Every morning I lay on a huge breakfast. I’m talking the full works; watermelon, apple, strawberries, grapes, toast, jam, marmite, honey, porridge, eggs, sausages, bacon, juice, and of course, coffee! Behind this breakfast are a whole host of parenting insecurities, though.
It might sound ridiculous, it even feels a bit ridiculous typing it and seeing it all there on the screen. And it hasn’t always been this way. As recently as a couple of months ago, breakfast was a rushed affair usually consisting of arguments over coco pops, weetabix, and how much time was being taken.
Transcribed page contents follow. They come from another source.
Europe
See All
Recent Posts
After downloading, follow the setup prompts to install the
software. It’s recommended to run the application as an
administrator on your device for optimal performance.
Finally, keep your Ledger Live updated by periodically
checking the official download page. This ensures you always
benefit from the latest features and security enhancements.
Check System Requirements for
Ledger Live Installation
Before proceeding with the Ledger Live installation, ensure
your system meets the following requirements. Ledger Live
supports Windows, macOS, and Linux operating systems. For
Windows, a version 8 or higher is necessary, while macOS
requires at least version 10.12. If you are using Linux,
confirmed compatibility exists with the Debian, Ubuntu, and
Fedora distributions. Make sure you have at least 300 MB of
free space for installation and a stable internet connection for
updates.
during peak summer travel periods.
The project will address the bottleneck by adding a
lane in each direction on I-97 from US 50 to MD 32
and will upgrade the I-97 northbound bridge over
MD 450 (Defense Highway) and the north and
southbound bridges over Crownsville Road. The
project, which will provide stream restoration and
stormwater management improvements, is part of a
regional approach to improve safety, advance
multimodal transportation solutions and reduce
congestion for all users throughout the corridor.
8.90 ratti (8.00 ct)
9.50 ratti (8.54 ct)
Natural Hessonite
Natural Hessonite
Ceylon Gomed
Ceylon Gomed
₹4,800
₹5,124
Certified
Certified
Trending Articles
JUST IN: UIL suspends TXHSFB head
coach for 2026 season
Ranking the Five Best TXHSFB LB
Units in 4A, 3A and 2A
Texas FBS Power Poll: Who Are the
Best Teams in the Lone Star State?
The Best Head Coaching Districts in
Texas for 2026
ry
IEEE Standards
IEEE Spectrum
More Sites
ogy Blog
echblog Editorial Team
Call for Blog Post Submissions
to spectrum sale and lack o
When we relocated in July (I’ll stop going on about it soon, I promise!) one of the biggest reasons for the move was to have more quality time together as a family. Breakfast is a big part of this. Instead of spending all morning yelling at each other about the aforementioned morning issues, now we all sit down together and enjoy a breakfast together that isn’t rushed and is enjoyable for everyone.
Family time is something that is really important to me, and not just me but most people! We mums spend a lot of time beating ourselves up for the things we think we’re not very good at, and even the things we think we might not be good at in the future! I’m no exception, and my biggest fear is not creating stability, or a solid family unit.
My own background has a lot to do with my fears. It fills me with dread to think that my kids might one day look back on their childhoods and remember never staying in one place for long, or not knowing who to trust because no one was ever really there. Of course these are totally irrational fears; my kids aren’t going anywhere, I’m not going anywhere, they are loved beyond belief.
Yet still I find myself relocating hundreds of miles and filling the table to the brim with food at 7am just to make sure that family time is there, clear for them to take advantage of, stable in its delivery, and always always prepared with love.
Now you might by now be thinking that I’m from the school of “nothing is too much to ask for my precious darlings” but those who know me a little better will know I’m not actually that great! I would do anything for my kids. Within reason! All too often the phrase “I’m not your slave” can be heard bouncing off the walls of our house. No I won’t go and fetch your teddy with the yellow ears from your bedroom, I’m not your slave. No, I will not go to the playhouse and get your red colouring pencil, I’m not your slave. But yes, I will go to every length necessary to make sure you always know that we are here, whenever you need us. That we are solid, we’re not going anywhere and we never will. And that, above all else, we love you.
Tell me I’m not crazy! Do Tell you have any totally irrational parenting insecurities?!